[INFORMATION]

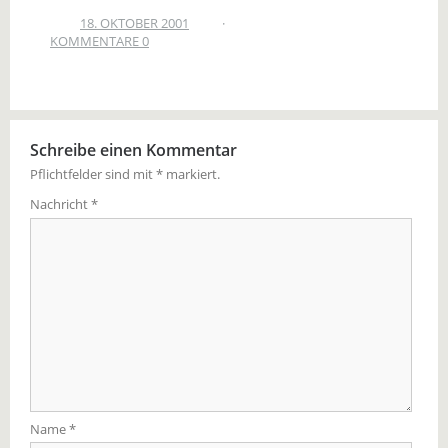
18. OKTOBER 2001
KOMMENTARE 0
Schreibe einen Kommentar
Pflichtfelder sind mit
*
markiert.
Nachricht
*
Name
*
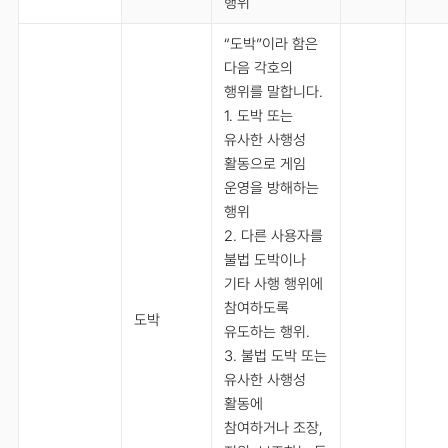
행위
“도박”이라 함은
다음 각호의
행위를 말합니다.
1. 도박 또는
유사한 사행성
활동으로 게임
운영을 방해하는
행위
2. 다른 사용자를
불법 도박이나
기타 사행 행위에
참여하도록
도박
유도하는 행위.
3. 불법 도박 또는
유사한 사행성
활동에
참여하거나 조장,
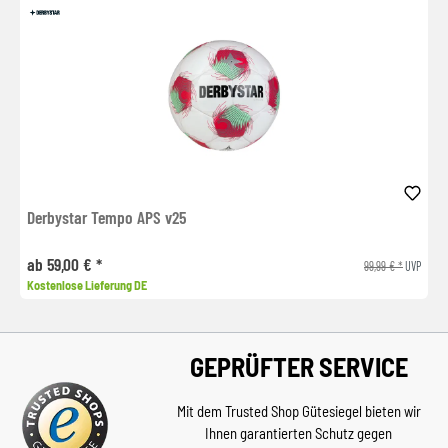
Derbystar Tempo APS v25
ab 59,00 € *
99,99 € *
UVP
Kostenlose Lieferung DE
GEPRÜFTER SERVICE
Mit dem Trusted Shop Gütesiegel bieten wir
Ihnen garantierten Schutz gegen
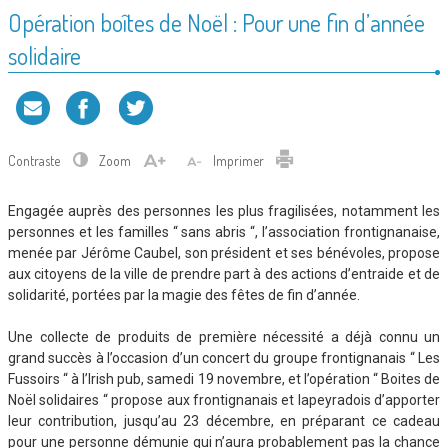
Opération boîtes de Noël : Pour une fin d’année
solidaire
Contraste
Zoom
Imprimer
Engagée auprès des personnes les plus fragilisées, notamment les
personnes et les familles “ sans abris “, l’association frontignanaise,
menée par Jérôme Caubel, son président et ses bénévoles, propose
aux citoyens de la ville de prendre part à des actions d’entraide et de
solidarité, portées par la magie des fêtes de fin d’année.
Une collecte de produits de première nécessité a déjà connu un
grand succès à l’occasion d’un concert du groupe frontignanais “ Les
Fussoirs “ à l’Irish pub, samedi 19 novembre, et l’opération “ Boites de
Noël solidaires “ propose aux frontignanais et lapeyradois d’apporter
leur contribution, jusqu’au 23 décembre, en préparant ce cadeau
pour une personne démunie qui n’aura probablement pas la chance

[/INFORMATION]

> [TASK BRIEF]:
Where "propose" occurs in a line of the data above, count that line. Give the final count and no other words.

> [OUTPUT FOR THIS EXERCISE]:
2